Le nouveau "Code de déontologie des membres du gouvernement" entrera en vigueur le 1er mai. Parallèlement, le Grand-Duché se dote pour la première fois d'un "Code de déontologie pour les conseillers adjoints au gouvernement", largement inspiré par celui des ministres. Ces deux codes ont été adoptés pour répondre aux recommandations du Greco, le Groupe d'Etats contre la corruption, l'organe anti-corruption du Conseil de l'Europe, qui avait noté que ces personnes, de par leurs fonctions, influenceraient grandement la politique des ministres pour lesquels elles travaillaient.
Le premier article de l'arrêté grand-ducal énonce les principes généraux sur lesquels se base le code de déontologie, la collégialité et le respect mutuel.
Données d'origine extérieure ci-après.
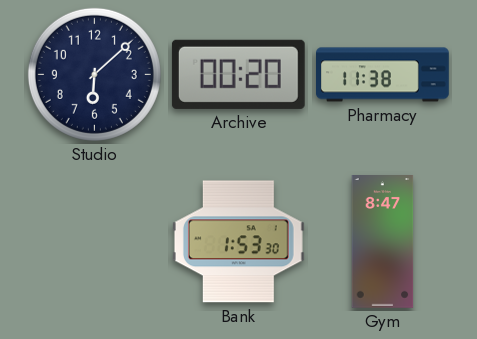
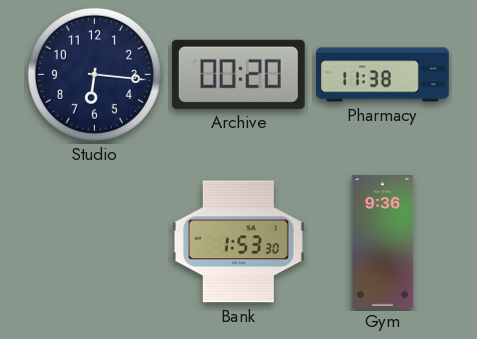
Studio: 6:08 -> 6:16
Gym: 8:47 -> 9:36
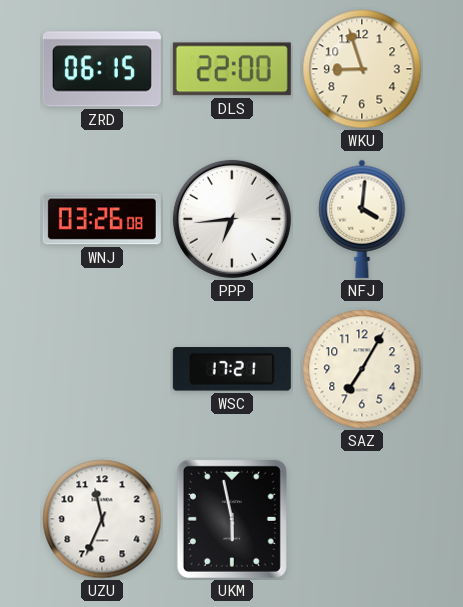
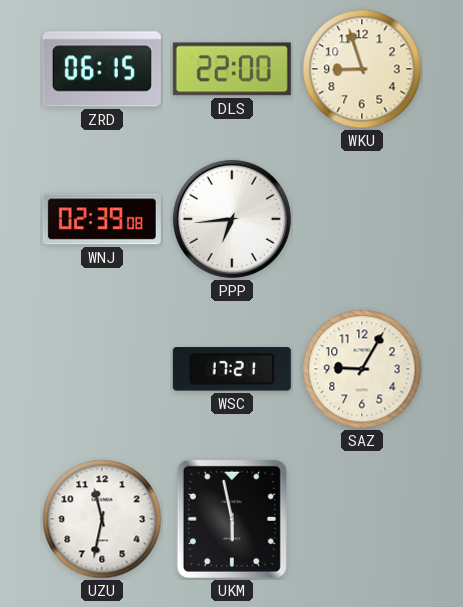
WNJ: 03:26 -> 02:39
NFJ: 4:01 -> none
SAZ: 7:05 -> 9:05
UZU: 11:34 -> 11:32
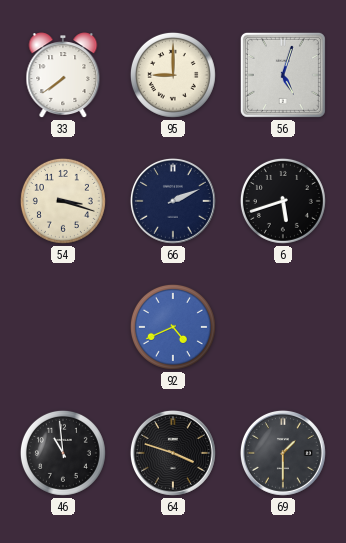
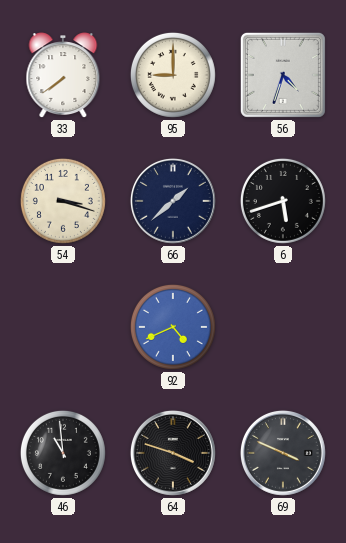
56: 5:03 -> 4:33
66: 2:11 -> 1:38
69: 1:30 -> 3:49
Il rappelle que les membres du gouvernement sont au service de tous les citoyens et qu'ils sont "tenus d’accomplir leurs fonctions dans un esprit d’intégrité, de désintéressement, de transparence, de diligence, d’honnêteté, de responsabilité et d’impartialité."
Avant leur nomination, les futurs membres du gouvernement doivent déclarer l'ensemble des activités rémunérées qu'ils ont exercées dans les 10 ans précédant leur nomination. Ils ont également une obligation de déclaration des activités professionnelles de leur partenaire, ainsi que toute participation financière individualisée telles que des actions ou des titres et dorénavant aussi de leurs biens immobiliers, s'ils ne sont pas utilisés par un membre de la famille. Les endettements supérieurs à 100.000 euros doivent également être déclarés sauf s'il s'agit de l'hypothèque de l'habitation principale.
La nouveauté dans le code de déontologie des ministres est que le gouvernement doit désormais tenir un "registre des entrevues" des membres du gouvernement avec des représentants d'intérêts ou des tiers, si ces entretiens ont pour objet "la recherche d’une prise d’influence sur les activités législatives ou réglementaires du gouvernement". Ce registre est public et accessible sur le site internet du gouvernement. Pour chaque entrevue, doivent être mentionnés dans le registre, notamment, les noms du ministre et des personnes présentes, la position défendue par le représentant d'intérêts ainsi que les textes législatifs concernés.
Il est toujours délicat pour d'ex-membres du gouvernement de vouloir rejoindre le privé après leur passage à la tête d'un ministère, comme on l'a encore vu récemment avec Etienne Schneider et Jeannot Krecké, par exemple. Sur ce point, le Comité d'éthique, qui est chargé du contrôle des règles déontologiques, disposera de plus de moyens. Jusqu'à présent, le ministre concerné devait seulement informer le Premier ministre, qui saisissait le Comité d'éthique. Ce dernier formulait simplement un avis et l'ex-ministre était libre de faire ce qu'il voulait.
Le nouveau code de déontologie prévoit que le Comité d'éthique peut désormais recommander à l'ex-membre du gouvernement concerné de ne pas poursuivre l'activité prévue pendant les deux premières années, s'il y a un conflit d'intérêts. En cas de risque de conflit d'intérêts, le Comité d'éthique formule des recommandations pour encadrer la nouvelle activité pendant deux ans. Si l'ancien ministre ne respecte pas cet avis, le Comité d'éthique peut publier ce dernier en tout ou en partie.